The expression $A \implies B$ does not mean "$A$ is $B.$" It does not even mean "if $A$ then $B$" in ordinary English, because ordinary English is ambiguous about what that sentence means, whereas $A \implies B$ is not ambiguous. A more accurate translation into ordinary English is, "Either $B$ is true, or $A$ is false, or both."
Now if we believe the assertion that no matter who or what we choose to talk about about, either he/she/it is mortal or he/she/it is not a man, then we believe the conventional meaning of the statement "all men are mortal."
On the other hand, if we write $\exists f(\mathrm{Trigonometric}(f)\implies\mathrm{Periodic}(f)),$ then we have just asserted that there is at least one function $f$ such that either $f$ is periodic or $f$ is not a trigonometric function. And that statement is very easily shown true simply by exhibiting a function that is not trigonometric; for example, take $f(t) = t,$ which is neither trigonometric nor periodic, but since it satisfies the "not trigonometric" clause of the disjunction, it makes the entire disjunction true.

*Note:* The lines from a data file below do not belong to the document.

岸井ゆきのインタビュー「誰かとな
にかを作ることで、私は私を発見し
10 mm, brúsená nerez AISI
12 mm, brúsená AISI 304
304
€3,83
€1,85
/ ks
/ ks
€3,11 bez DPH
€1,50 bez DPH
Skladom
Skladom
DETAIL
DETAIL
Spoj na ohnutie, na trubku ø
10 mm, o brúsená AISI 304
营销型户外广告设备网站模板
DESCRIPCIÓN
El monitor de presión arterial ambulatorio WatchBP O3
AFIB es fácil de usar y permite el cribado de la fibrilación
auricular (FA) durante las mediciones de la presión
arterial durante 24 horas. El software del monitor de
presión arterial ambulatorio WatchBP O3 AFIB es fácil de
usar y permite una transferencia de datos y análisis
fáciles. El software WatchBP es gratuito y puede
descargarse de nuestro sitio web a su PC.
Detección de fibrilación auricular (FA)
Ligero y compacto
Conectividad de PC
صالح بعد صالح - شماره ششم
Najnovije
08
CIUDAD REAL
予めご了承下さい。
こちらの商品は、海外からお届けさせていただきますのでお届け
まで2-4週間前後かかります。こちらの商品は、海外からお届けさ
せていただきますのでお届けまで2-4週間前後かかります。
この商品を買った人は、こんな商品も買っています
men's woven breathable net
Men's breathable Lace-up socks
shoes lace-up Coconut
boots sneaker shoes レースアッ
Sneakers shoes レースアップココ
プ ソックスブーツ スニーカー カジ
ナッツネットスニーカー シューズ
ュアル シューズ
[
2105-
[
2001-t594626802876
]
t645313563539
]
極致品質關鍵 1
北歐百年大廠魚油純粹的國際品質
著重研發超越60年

But that is not at all the same thing as saying some trigonometric functions are periodic. Our statement doesn't actually tell us very much about either trigonometric functions or periodic functions. All it does is rule out the possibility that every single function that can ever exist is a non-periodic trigonometric function, and that no other kinds of functions exist.
In general, in universal quantifier you replace "such that" by implication and in existential quantifier you replace it by conjuction. So "for every x such that x is a man, x is mortal" is written with implication and "for every". And "there exists x such that it is trigonometric, which is periodic" is written with conjunction (you meant that, disjuction is not used).
I can explain it by describing universal quantifier by the existential one. $\forall \varphi(x)$ is equivalent to $\neg \exists \neg \varphi(x)$. Now, when you add the "such that" clause $\psi(x)$, you add it after that existential quantifier but you do not negate it: $\neg \exists \psi(x)\wedge\neg \varphi(x)$ is equivalent to $\neg \exists \neg(\psi(x)\rightarrow\varphi(x))$, so that means $\forall \psi(x)\rightarrow\varphi(x)$.
You have to consider the interplay of quantifiers and propositional conncetives.
When we write : "Some trigonometric functions are periodic" we want to assert that "There is at least one function that is trig and periodic".
This is represented as :
$\exists x \ (Trigonometric(x) \land Periodic(x))$.
If instead we write : $\exists x \ (Trigonometric(x) \to Periodic(x))$ what happens with a function $f$ whatever that is not trig?
By truth table for conditional ($\to$) we have that $f$ satisfy the formula: $Trigonometric(x) \to Periodic(x)$ (because F → F is T) and thus the said function is a "witness" that satisfy the sentence : "There is at least one..." and this is not what we want.
With "All men are mortal", if we represent it with :
$\forall x \ (Man (x) \land Mortal (x))$,
that reads : "For all objects in the "universe", they are man and mortal", what we get is a false statement in a domain that includes also "objects" that are not men.
My dog Fido is not a man and we have that: $Man(Fido) \land Mortal(Fido)$ is false (F ∧ T is F) and thus we cannot assert that "For all objects...", and again this is not what we want.